J. L. Evans1, R. J. Vidri1,2, D. C. MacGillivray1, T. L. Fitzgerald1 1Tufts University School Of Medicine – Maine Medical Center,Surgery,Portland, ME, USA 2St. Mary’s Regional Medical Center,Surgery,Lewiston, ME, USA
Introduction:
The prognostic significance of tumor mitotic rate (TMR) for patients with localized melanoma has engendered significant controversy. Although several small studies have validated TMR as a prognostic marker for this disease, TMR is no longer incorporated in the AJCC staging paradigm. To better define TMR as an independent predictor of disease-specific survival for localized melanoma, we performed a cohort study utilizing an administrative cancer database.
Methods:
Patients diagnosed with localized cutaneous melanoma from 2010 to 2014 were identified from the SEER registry. TMR was then categorized into three groups based on the number of mitoses: 0-3 mitoses/mm2 (Group 1), 4-10 mitoses/mm2 (Group 2), and >10 mitoses/mm2 (Group 3). Five-year disease-specific survival for stage and TMR category were calculated using the Kaplan-Meier method, groups were compared using the log-rank test.
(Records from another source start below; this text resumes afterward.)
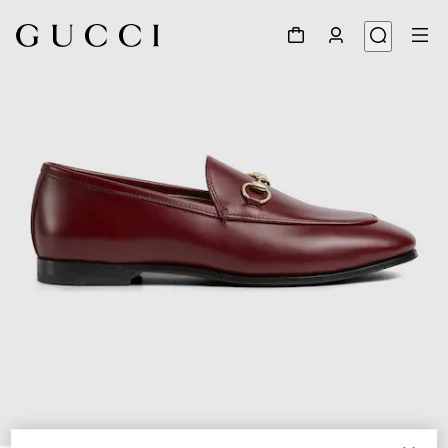
1
/
6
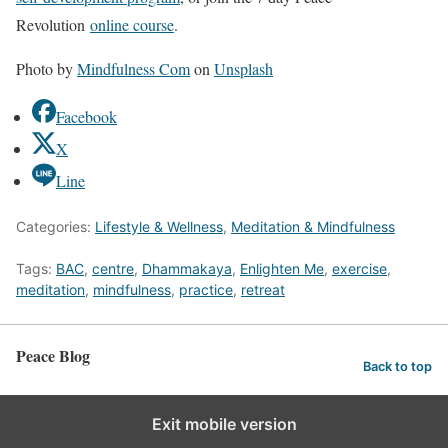
Revolution
online course
.
Photo by
Mindfulness Com
on
Unsplash
Facebook
X
Line
Categories:
Lifestyle & Wellness
,
Meditation & Mindfulness
Tags:
BAC
,
centre
,
Dhammakaya
,
Enlighten Me
,
exercise
,
meditation
,
mindfulness
,
practice
,
retreat
Peace Blog
Back to top
Exit mobile version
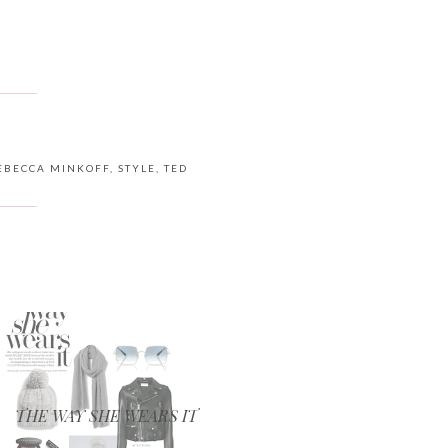
EBECCA MINKOFF
,
STYLE
,
TED
THE WAY SHE WEARS IT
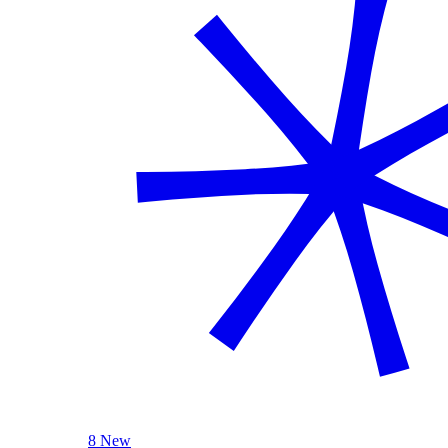
8 New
Multivariate analysis was performed using Cox proportional hazards model. (Using JMP 13. Cary, NC: SAS Institute Inc.)
Results:
A total of 71,235 patients were included; the majority were white (94.7%), male (58.5%), and had Stage I disease (79.0%). When analyzed both as a categorical and a continuous variable, TMR was associated with disease-specific survival for all TNM stages. Univariate analysis demonstrated that 5-year disease-specific survival decreased with increasing TMR in Groups 1, 2, and 3 for Stage I (98.31%, 90.90%, 79.74%; p<0.0001), Stage II (86.07%, 74.17%, 72.85%; p<0.0001), and Stage III melanoma (72.52%, 58.58%, 49.65%, p<0.0001). Multivariate analysis controlling for age, race, sex, primary site, ulceration, and Breslow thickness revealed an increased mortality risk for those melanoma with 4-10 mitosis/mm2 and more than 10 mitosis/mm2, when compared to those with 0-3 mitosis/mm2: Stage I (RR=3.00 and 6.90 p<0.0001), Stage II (RR=1.37 and 1.63, p=0.0002), and Stage III disease (RR=1.33 and 1.46 p=0.0004). When analyzed as a continuous variable in this model, each unit increase in TMR increased the risk of death by 22% in Stage I (p<0.0001), 5% in Stage II (p<0.0001), and 4% in Stage III melanoma (p<0.0001).
Conclusion:
This retrospective cohort study, the largest to date; suggests that tumor mitotic rate is a strong, and independent predictor of disease-specific survival in melanoma. While the literature has previously demonstrated the prognostic value of TMR in Stage I disease, the present study expands upon this knowledge by demonstrating a similar relationship in Stage II and III melanoma.